Let's first grab that data from the dataframe.

In [None]:
USRegular = fuelPrices.loc[(fuelPrices['County']=='US') &
                           (fuelPrices['Fuel'] == 'Gasoline - Regular'), :]
USRegular.head()

#### Now, let's plot the data: 

#### Introducing plt.subplots()

The first thing we want to do is create our figure and axis.  The figure is the entire canvas that the plot is created on.  The axis is just one area of the canvas that plots particular data.  So, if you have 4 subplots on one figure, you would have 4 axes. If you just have one plot on your figure, then you have one axis.

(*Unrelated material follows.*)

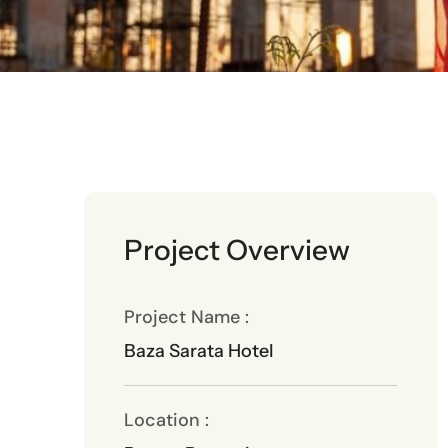
Project Overview
Project Name :
Baza Sarata Hotel
Location :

We create the figure and axis (or axes) using the subplots() method of the pyplot sub-module of the matplotlib python library. The first two arguments are the number of rows and number of columns of the axes layout that we want. Let's see some examples of this.

In [None]:
fig, axs = plt.subplots(2, 2)
print(type(fig))
print(type(axs))
print(axs.shape)
print(type(axs[0, 0]))

In [None]:
fig, axs = plt.subplots(3, 1)
print(axs.shape)
print(type(axs[1]))

In [None]:
fig, axs = plt.subplots(1, 1)
print(type(fig))
print(type(axs))

### In Class Exercise:
In the cell below, please use plt.subplots to create different arrangements of plots

#### Introducing the plot() method of a dataframe (or series)
Now that we have created our figure and axes, we are ready to plot our data.  Just select the column of data you'd like to plot (in this case the 'Price') column and call the plot() method. Also, pass the axis that you'd like the data plotted on to the ax argument.

In [None]:
USRegular.head()

In [None]:
fig, axs = plt.subplots(1, 1)
USRegular['Price'].plot(ax=axs)

#### Introducing the figsize argument to set the figure size
Set figsize to a tuple. The first entry controls the height and the second controls the width.

In [None]:
fig, axs = plt.subplots(1, 1, figsize=(15, 5))
USRegular['Price'].plot(ax=axs)

#### Introducting the set_xlabel(), set_ylabel(), and set_title() methods

In [None]:
fig, axs = plt.subplots(1, 1, figsize=(15, 5))
USRegular['Price'].plot(ax=axs)
axs.set_xlabel('Row Number')
axs.set_ylabel('Price ($)', color='green', fontsize=15)
axs.set_title('Fuel Price In The US', fontsize=20, color='blue')

#### Dealing with datetime indices in plots

In [None]:
fig, axs = plt.subplots(1, 1, figsize=(15, 5))
USRegular.plot(ax=axs, x='Month_of_Price', y='Price')
axs.set_title('Fuel Price')
axs.set_xlabel('Date')
axs.set_ylabel('Price ($)')

### In Class Exercise
Add a cell below and create a plot of fuel prices, add your on labels and title.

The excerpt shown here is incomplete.